In terms of demographics, we have more old people than young people. So how important is it for Medicare to understand that this is a benefit that should be provided?
Jill Schwartz-Chevlin: Yeah, it’s a, uh, it’s, it’s critically important. Currently, um, the way palliative care is being offered throughout the country right now, in the majority of cases, is fee for service.

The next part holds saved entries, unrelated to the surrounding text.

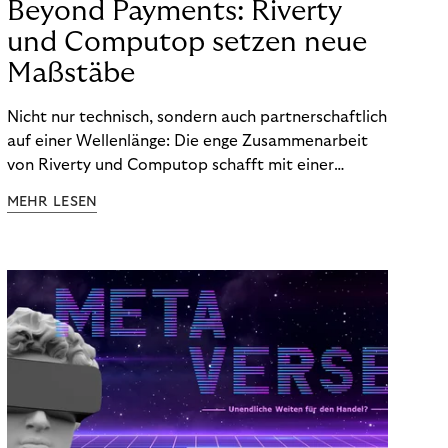
Beyond Payments: Riverty
und Computop setzen neue
Maßstäbe
Nicht nur technisch, sondern auch partnerschaftlich
auf einer Wellenlänge: Die enge Zusammenarbeit
von Riverty und Computop schafft mit einer
umfassenden Lösung für Buchhaltung und
MEHR LESEN
Zahlungsabwicklung echte Mehrwerte für Händler.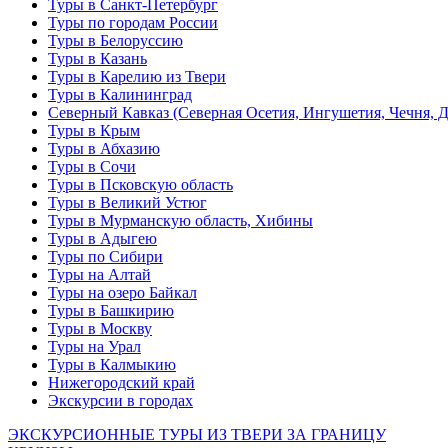
Туры в Санкт-Петербург
Туры по городам России
Туры в Белоруссию
Туры в Казань
Туры в Карелию из Твери
Туры в Калининград
Северный Кавказ (Северная Осетия, Ингушетия, Чечня, 
Туры в Крым
Туры в Абхазию
Туры в Сочи
Туры в Псковскую область
Туры в Великий Устюг
Туры в Мурманскую область, Хибины
Туры в Адыгею
Туры по Сибири
Туры на Алтай
Туры на озеро Байкал
Туры в Башкирию
Туры в Москву
Туры на Урал
Туры в Калмыкию
Нижегородский край
Экскурсии в городах
ЭКСКУРСИОННЫЕ ТУРЫ ИЗ ТВЕРИ ЗА ГРАНИЦУ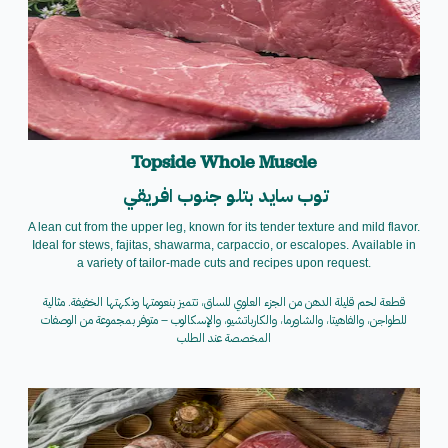
Topside Whole Muscle
توب سايد
بتلو
جنوب افريقي
A lean cut from the upper leg, known for its tender texture and mild flavor.
Ideal for stews, fajitas, shawarma, carpaccio, or escalopes.
Available in
a variety of tailor-made cuts and recipes upon request.
قطعة لحم قليلة الدهن من الجزء العلوي للساق، تتميز بنعومتها ونكهتها الخفيفة. مثالية
للطواجن، والفاهيتا، والشاورما، والكارباتشيو، والإسكالوب – متوفر بمجموعة من الوصفات
المخصصة عند الطلب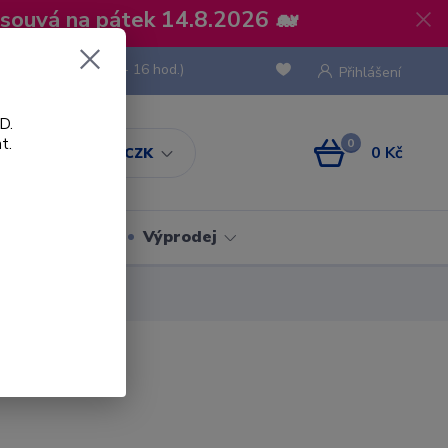
osouvá na pátek 14.8.2026 🐋
 736 293
(Po-Pá, 8 - 16 hod.)
Přihlášení
D.
t.
0
0 Kč
CZK
Obaly
Výprodej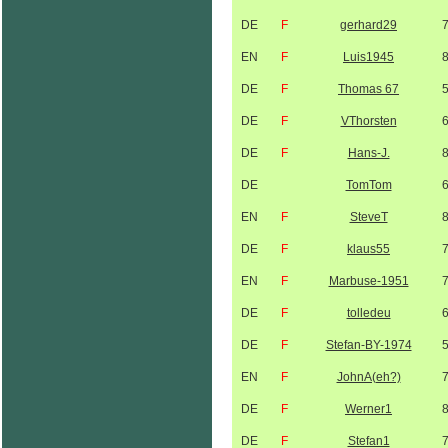
DE
F
gerhard29
EN
F
Luis1945
DE
F
Thomas 67
DE
F
VThorsten
DE
F
Hans-J.
DE
TomTom
EN
F
SteveT
DE
F
klaus55
EN
F
Marbuse-1951
DE
F
tolledeu
DE
F
Stefan-BY-1974
EN
F
JohnA(eh?)
DE
F
Werner1
DE
F
Stefan1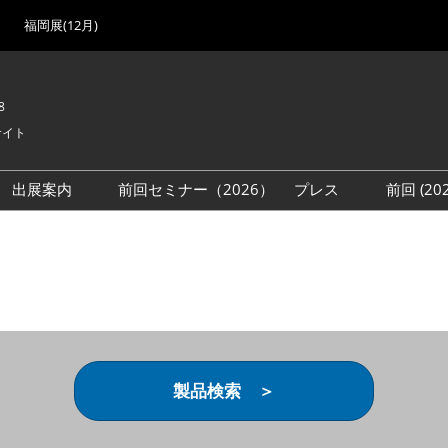
福岡展(12月)
8
サイト
出展案内
前回セミナー（2026）
プレス
前回 (2
展
展社・製品検索
出展検討資料を請求する
取材事前登録
会場
（無料）
展製品特集 一覧
来場者
ローバル･サプライ
特集
目の併催イベント
法について
製品検索 ＞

What I mean is that the patient is seen- Sure … by a provider, and the provider gets riped, right? Right. It submits a claim and gets paid. Right. Unfortunately, that, that service, um, is not sustainable. Sure. And most palliative care companies that are linked to hospices are actually subsidized by the hospice because they can’t sustain their own care.
Arundhati Parmar: Right.
Jill Schwartz-Chevlin: So Medicare- Needs to, to, to revamp how they are reimbursing palliative care s- and to incentivize, um, you know, a team-based, value-based proposition so that outcomes, right, like increase in length of stay of hospice, increase the transition rate to hospice, um, making sure that there’s reduction in hospitalizations, right?
If they incentivized those outcomes- Mm-hmm … through a team-based approach and paid for a case rate during those months that the patient is getting that palliative care-
Arundhati Parmar: Mm-hmm …
Jill Schwartz-Chevlin: more patients can receive the right level of care.
Arundhati Parmar: Excellent. Well, Jill, thank you so much for your time today. I really appreciate it.
Jill Schwartz-Chevlin: Sure. My pleasure.